= James Kerby Neill =

James Kerby Neill (1906 - 21 August 1996) was professor emeritus of English at The Catholic University of America, Washington, D.C. He was an author and researcher with a Ph.D. in Shakespearean studies
==Early life and education==
Neill was born in 1906 to Charles Patrick Neill (b. 1865 in Rock Island, IL) and Esther A. Waggaman (b. 1874 in Washington, D.C.). He was a graduate of Georgetown Preparatory School and Georgetown University, and received a doctorate in English literature, focusing on Shakespeare, from Johns Hopkins University.

==Career==
Neill taught at St. Louis University and the College of New Rochelle before joining Catholic University in 1938.
He was chairman of the English department from 1962 to 1969 and retired in 1974.

In January 1965, Neill received the Benemerenti Medal bestowed by the University's rector on behalf of Pope Paul VI, for his 25+ years’ service to the University.
During his tenure at Catholic University he was on the Academic Freedom committee and the Budget Committee of the Academic Senateand was appointed head of a committee from the Academic Senate, to review the University's handling and discussion of the Papal encyclical Humane Vitae, and whether it met standards for academic freedom under the AAUP.
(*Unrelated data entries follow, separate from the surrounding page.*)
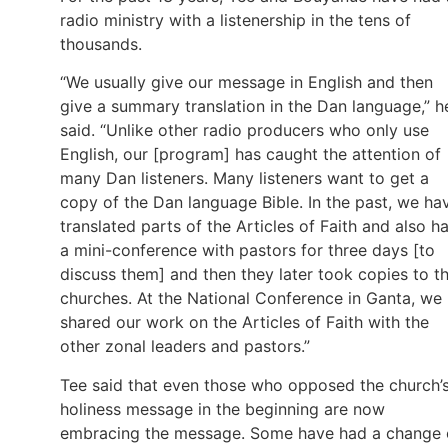
radio ministry with a listenership in the tens of
thousands.
“We usually give our message in English and then
give a summary translation in the Dan language,” h
said. “Unlike other radio producers who only use
English, our [program] has caught the attention of
many Dan listeners. Many listeners want to get a
copy of the Dan language Bible. In the past, we ha
translated parts of the Articles of Faith and also h
a mini-conference with pastors for three days [to
discuss them] and then they later took copies to th
churches. At the National Conference in Ganta, we
shared our work on the Articles of Faith with the
other zonal leaders and pastors.”
Tee said that even those who opposed the church’
holiness message in the beginning are now
embracing the message. Some have had a change 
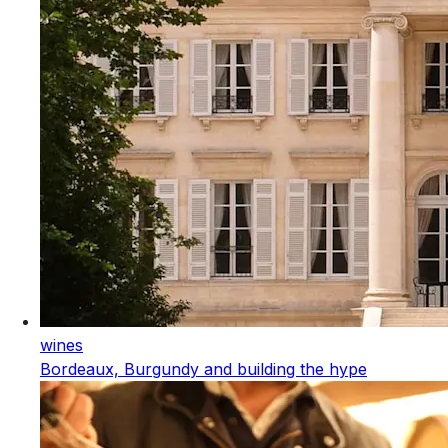
wines
Bordeaux, Burgundy and building the hype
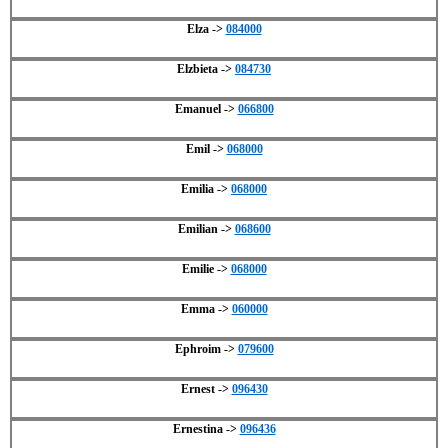
Elza ->
084000
Elzbieta ->
084730
Emanuel ->
066800
Emil ->
068000
Emilia ->
068000
Emilian ->
068600
Emilie ->
068000
Emma ->
060000
Ephroim ->
079600
Ernest ->
096430
Ernestina ->
096436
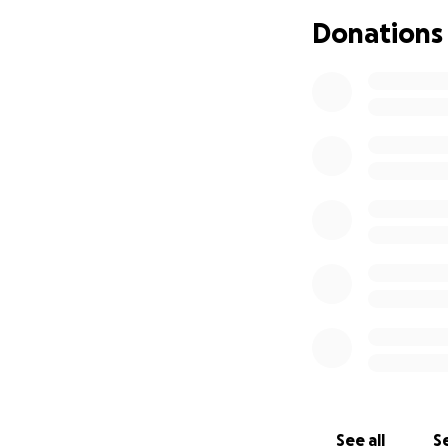
• Craft materials f
Donations
• Toys and baby i
• ✏️ Learning too
• And anything el
Where Your Mone
100% of your dona
✅ The extra suitc
transport.
️ Any funds not sp
supporting both th
How You Can Hel
If you’d like to su
£5 or £50, every c
See all
Se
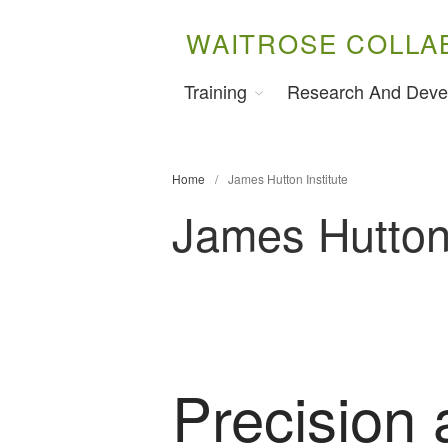
WAITROSE COLLA
Training
Research And Deve
Home
/
James Hutton Institute
James Hutton 
Precision 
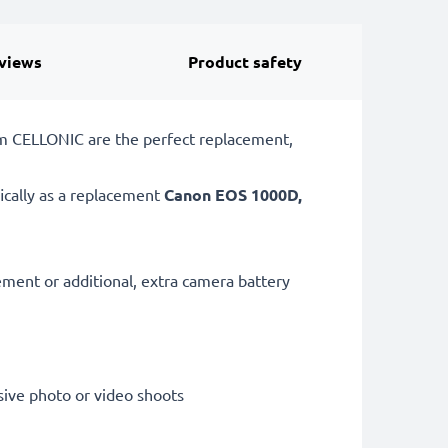
views
Product safety
om CELLONIC are the perfect replacement,
ically as a replacement
Canon
EOS 1000D,
cement or additional, extra camera battery
sive photo or video shoots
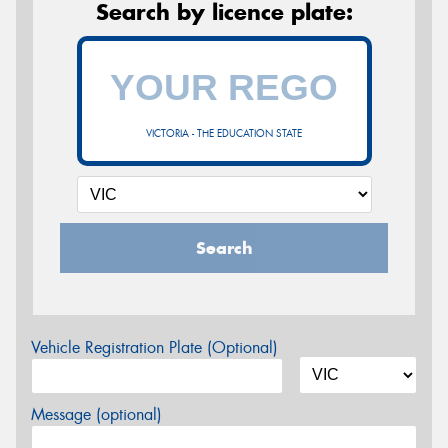
Search by licence plate:
VICTORIA - THE EDUCATION STATE
Search
Vehicle Registration Plate (Optional)
Message (optional)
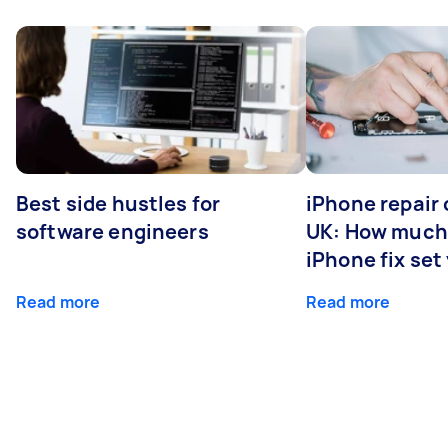
Best side hustles for
iPhone repair 
software engineers
UK: How much
iPhone fix set
Read more
Read more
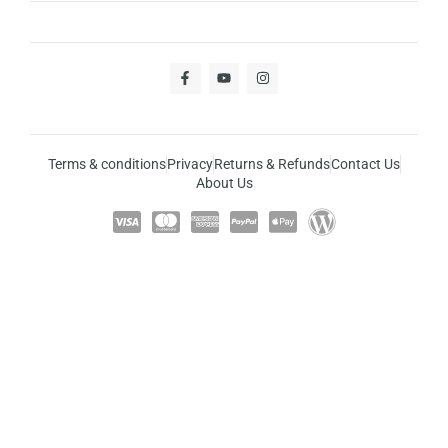
Terms & conditions
Privacy
Returns & Refunds
Contact Us
About Us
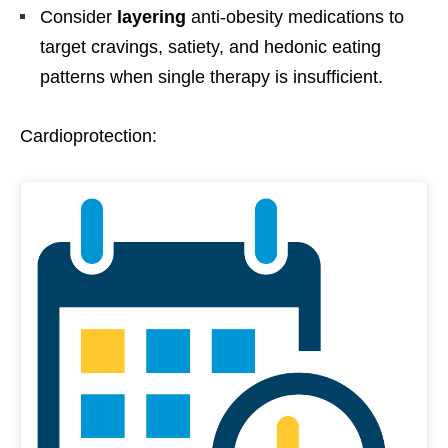
Consider
layering
anti-obesity medications to
target cravings, satiety, and hedonic eating
patterns when single therapy is insufficient.
Cardioprotection:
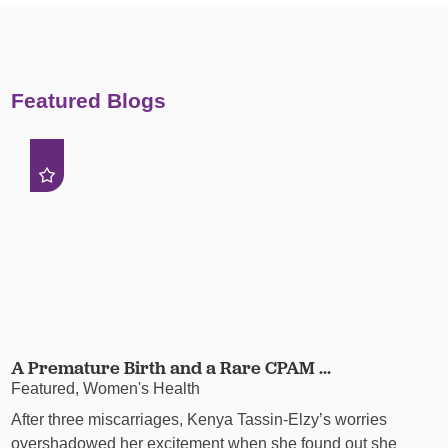
Featured Blogs
A Premature Birth and a Rare CPAM ...
Featured, Women's Health
After three miscarriages, Kenya Tassin-Elzy’s worries
overshadowed her excitement when she found out she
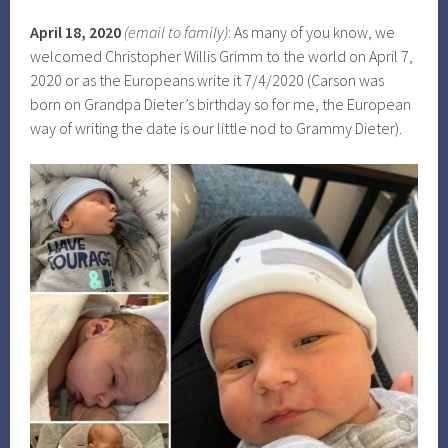
April 18, 2020
(email to family)
: As many of you know, we
welcomed Christopher Willis Grimm to the world on April 7,
2020 or as the Europeans write it 7/4/2020 (Carson was
born on Grandpa Dieter’s birthday so for me, the European
way of writing the date is our little nod to Grammy Dieter).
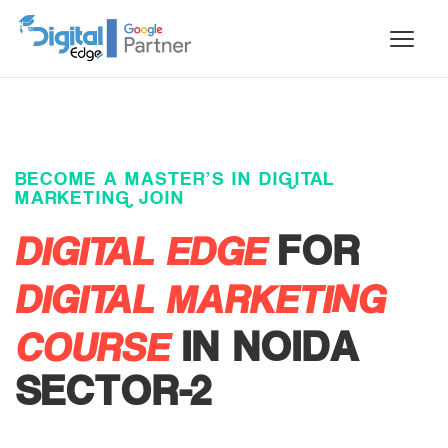
BECOME A MASTER’S IN DIGITAL
MARKETING JOIN
DIGITAL EDGE
FOR
DIGITAL MARKETING
COURSE
IN NOIDA
SECTOR-2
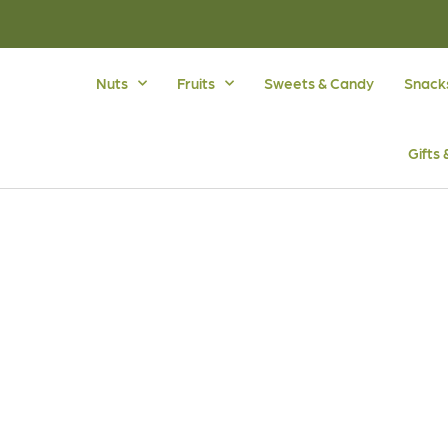
Nuts
Fruits
Sweets & Candy
Snack
Gifts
Neill served on the board of directors of the William J. Kerby Foundation, a national organization founded in 1941, dedicated to promoting the fundamental principle of the dignity of man, focusing attention on the spiritual basis of democracy, encouraging Americans to put this spiritual concept of democracy to practical use in the fields of education, social service, public administration, labor and industrial relations, and developing a strong, alert, and active lay leadership. His father, the prominent Charles P. Neill, and also a faculty member of Catholic University, had been officially elected its honorary president on April 26, 1942, the same day it adopted its constitution and by-laws.

==Personal life==
Neill married Julia Day Stewart. He died on August 21, 1996, at a nursing home in Elk Grove Village, Illinois.